Sixty minutes early last Wednesday morning held special meaning and purpose for Hesperia Christian School.


During the "Patriot Hour of Hope," which was held in the Hesperia Senior Campus Terrace Room, several school administrators and parents shared their testimonies of gratitude and hope.


"Our teachers are the greatest teachers in the world," said Cindy Harmon, the school's administrator. "We teach our students to be leaders with Christlike qualities."


But the school has needs that can't be provided through student tuition alone. Additional money must be raised to purchase specific items and services. The school's wish list includes 10 new desktop computers, five new 36" TVs for classroom use, reconditioned football gear, mini-blinds for 10 classrooms, new partitians for elementary school restrooms and additional proctors.


Harmon also wants to double the school's scholarship fund "so we don't become a school of the financially, economically elite."


Moreover, she said, "I want to meet the need of every student."


During the program, several people shared why HCS is so important to them. Harmon talked about how a gym teacher inspired her to reach for meaning and purpose.


"She taught me about basketball.
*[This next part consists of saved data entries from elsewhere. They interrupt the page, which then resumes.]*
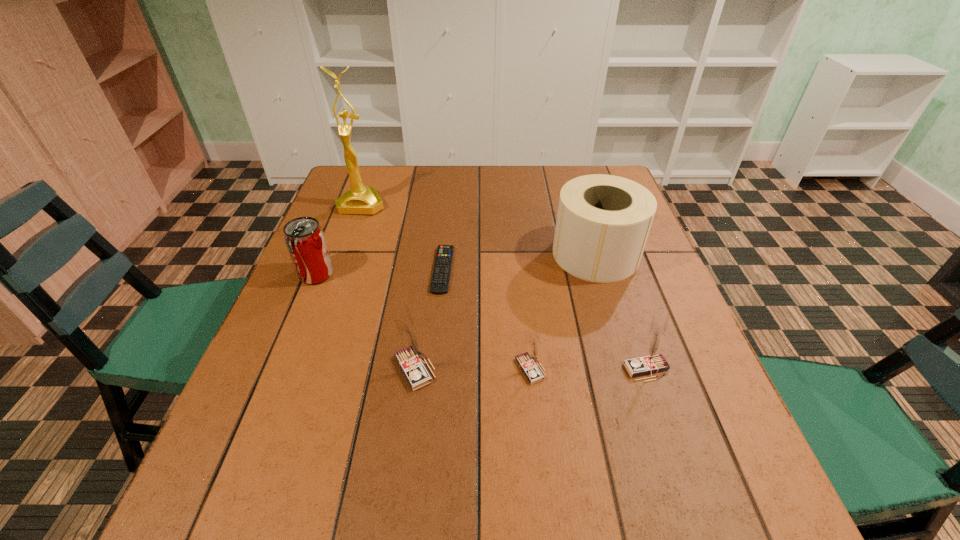 At what (x,y) coordinates should I click in order to perform the action: click on free space that satisfies the following two spatial constraints: 1. on the back side of the toilet tissue; 2. on the right side of the leftmost matchbox. Please return your answer as a coordinate pair (x, y). The image size is (960, 540). Looking at the image, I should click on (430, 254).

Locate an element on the screen. free space that satisfies the following two spatial constraints: 1. on the front-facing side of the award; 2. on the left side of the rightmost matchbox is located at coordinates (301, 369).

The width and height of the screenshot is (960, 540). Identify the location of free point that satisfies the following two spatial constraints: 1. on the front-facing side of the tallest object; 2. on the left side of the second shortest matchbox. (301, 369).

In order to click on vacant area that satisfies the following two spatial constraints: 1. on the front-facing side of the farthest object; 2. on the right side of the sixth tallest object in this screenshot , I will do `click(301, 369)`.

Image resolution: width=960 pixels, height=540 pixels. Identify the location of blank space that satisfies the following two spatial constraints: 1. on the front side of the pop soda; 2. on the right side of the second matchbox from right to left. (276, 369). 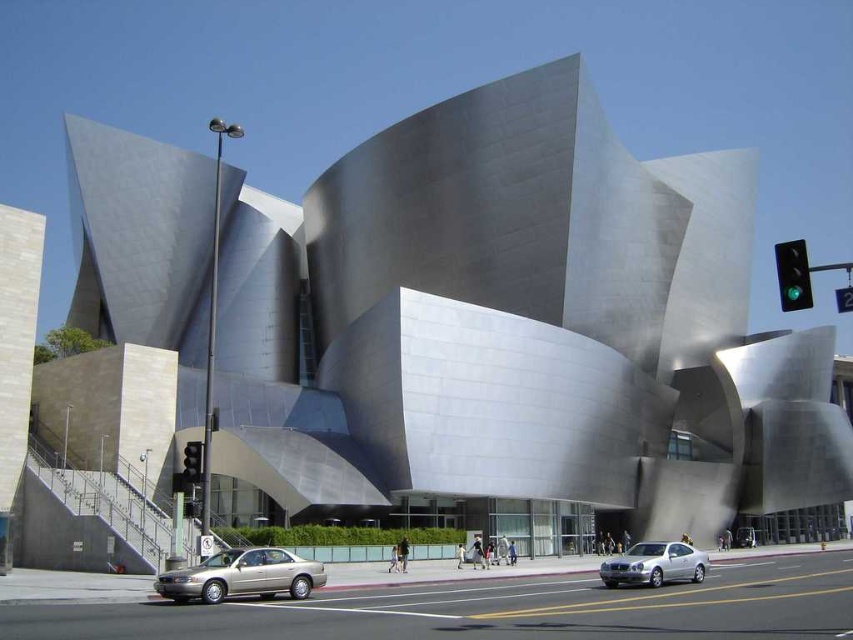 You are a tour guide leading a group near the Walt Disney Concert Hall. You notice a silver metallic car at lower right and a green glass traffic light at upper right. Your group asks if they can walk from the car to the traffic light in 10 seconds. Assuming an average walking speed of 3 feet per second, can they make it?

The silver metallic car at lower right and green glass traffic light at upper right are 69.04 feet apart from each other. At an average walking speed of 3 feet per second, it would take approximately 23.01 seconds to cover the distance. Therefore, the group cannot reach the traffic light in 10 seconds.

You are a delivery driver approaching the Walt Disney Concert Hall. Your truck is 2 meters wide. You see a gold metallic sedan at lower center and a red glass traffic light at lower left. Can your truck pass between them without touching either?

The gold metallic sedan at lower center might be wider than the red glass traffic light at lower left, so there is uncertainty about the available space. To ensure safety, it is advisable to avoid passing between them or check the exact width measurements before proceeding. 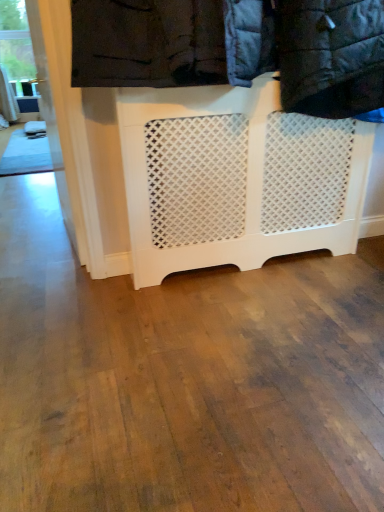 What do you see at coordinates (16, 41) in the screenshot? The image size is (384, 512). I see `clear glass window at upper left` at bounding box center [16, 41].

What do you see at coordinates (238, 49) in the screenshot? The height and width of the screenshot is (512, 384). I see `white lattice laundry at upper center` at bounding box center [238, 49].

This screenshot has height=512, width=384. Identify the location of white lattice radiator at center. (223, 182).

Is white lattice laundry at upper center touching clear glass window at upper left?

white lattice laundry at upper center is not next to clear glass window at upper left, and they're not touching.

From the image's perspective, does white lattice laundry at upper center appear lower than clear glass window at upper left?

Yes, from the image's perspective, white lattice laundry at upper center is below clear glass window at upper left.

Is white lattice laundry at upper center inside the boundaries of clear glass window at upper left, or outside?

white lattice laundry at upper center is not inside clear glass window at upper left, it's outside.

Which is more to the right, white lattice laundry at upper center or clear glass window at upper left?

Positioned to the right is white lattice laundry at upper center.

Based on their positions, is white lattice radiator at center located to the left or right of white lattice laundry at upper center?

white lattice radiator at center is positioned on white lattice laundry at upper center's left side.

Can you confirm if white lattice radiator at center is smaller than white lattice laundry at upper center?

Yes, white lattice radiator at center is smaller than white lattice laundry at upper center.

In terms of width, does white lattice radiator at center look wider or thinner when compared to white lattice laundry at upper center?

white lattice radiator at center is thinner than white lattice laundry at upper center.

From the image's perspective, does white lattice radiator at center appear lower than clear glass window at upper left?

Indeed, from the image's perspective, white lattice radiator at center is shown beneath clear glass window at upper left.

Between point (313, 182) and point (18, 45), which one is positioned behind?

Positioned behind is point (18, 45).

Based on the photo, is white lattice radiator at center in contact with clear glass window at upper left?

No, white lattice radiator at center is not touching clear glass window at upper left.

You are a GUI agent. You are given a task and a screenshot of the screen. Output one action in this format:
    pyautogui.click(x=<x>, y=<y>)
    Task: Click on the furniture on the right of the clear glass window at upper left
    Image resolution: width=384 pixels, height=512 pixels.
    Given the screenshot: What is the action you would take?
    pyautogui.click(x=223, y=182)

From a real-world perspective, is clear glass window at upper left positioned above or below white lattice radiator at center?

From a real-world perspective, clear glass window at upper left is physically above white lattice radiator at center.

Is point (11, 14) behind point (340, 151)?

Yes, point (11, 14) is farther from viewer.

Considering their positions, is clear glass window at upper left located in front of or behind white lattice radiator at center?

In the image, clear glass window at upper left appears behind white lattice radiator at center.

Considering the sizes of clear glass window at upper left and white lattice radiator at center in the image, is clear glass window at upper left wider or thinner than white lattice radiator at center?

In the image, clear glass window at upper left appears to be wider than white lattice radiator at center.

Would you say clear glass window at upper left is outside white lattice laundry at upper center?

Yes, clear glass window at upper left is located beyond the bounds of white lattice laundry at upper center.

This screenshot has width=384, height=512. Identify the location of window frame to the left of white lattice laundry at upper center. point(16,41).

How many degrees apart are the facing directions of clear glass window at upper left and white lattice laundry at upper center?

0.715 degrees.

Is white lattice laundry at upper center to the left or to the right of white lattice radiator at center in the image?

white lattice laundry at upper center is to the right of white lattice radiator at center.

From a real-world perspective, is white lattice laundry at upper center above or below white lattice radiator at center?

From a real-world perspective, white lattice laundry at upper center is physically above white lattice radiator at center.

Does white lattice laundry at upper center have a lesser width compared to white lattice radiator at center?

No.

Find the location of a particular element. laundry on the right of the clear glass window at upper left is located at coordinates (238, 49).

Locate an element on the screen. The height and width of the screenshot is (512, 384). furniture that appears on the left of white lattice laundry at upper center is located at coordinates (223, 182).

Estimate the real-world distances between objects in this image. Which object is closer to clear glass window at upper left, white lattice laundry at upper center or white lattice radiator at center?

Based on the image, white lattice radiator at center appears to be nearer to clear glass window at upper left.

Considering their positions, is clear glass window at upper left positioned further to white lattice radiator at center than white lattice laundry at upper center?

clear glass window at upper left lies further to white lattice radiator at center than the other object.

From the image, which object appears to be nearer to clear glass window at upper left, white lattice radiator at center or white lattice laundry at upper center?

white lattice radiator at center.

Considering their positions, is clear glass window at upper left positioned closer to white lattice laundry at upper center than white lattice radiator at center?

white lattice radiator at center lies closer to white lattice laundry at upper center than the other object.

Looking at the image, which one is located closer to white lattice radiator at center, white lattice laundry at upper center or clear glass window at upper left?

Based on the image, white lattice laundry at upper center appears to be nearer to white lattice radiator at center.

Looking at the image, which one is located further to white lattice laundry at upper center, white lattice radiator at center or clear glass window at upper left?

clear glass window at upper left lies further to white lattice laundry at upper center than the other object.

Where is `furniture located between white lattice laundry at upper center and clear glass window at upper left in the depth direction`? The image size is (384, 512). furniture located between white lattice laundry at upper center and clear glass window at upper left in the depth direction is located at coordinates (223, 182). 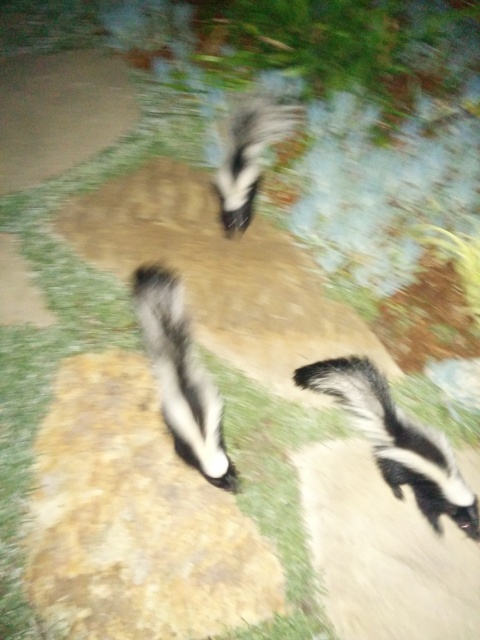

She taught me about life," Harmon said.


So Harmon became a coach and eventually joined the staff of HCS, where she was named the HCS administrator.


"As HCS captured my heart I felt there was something special about the school."


Director of Development Deanna Hays introduced testimonials. The first was Luanne McKinney, a HCS mother who talked about how the school provided a refuge for her son after he experience tough times at a public high school.


"I think being in an environment where there's violence seems to affect a child," McKinney said.


Within two weeks at HCS, she said, "He was my child again."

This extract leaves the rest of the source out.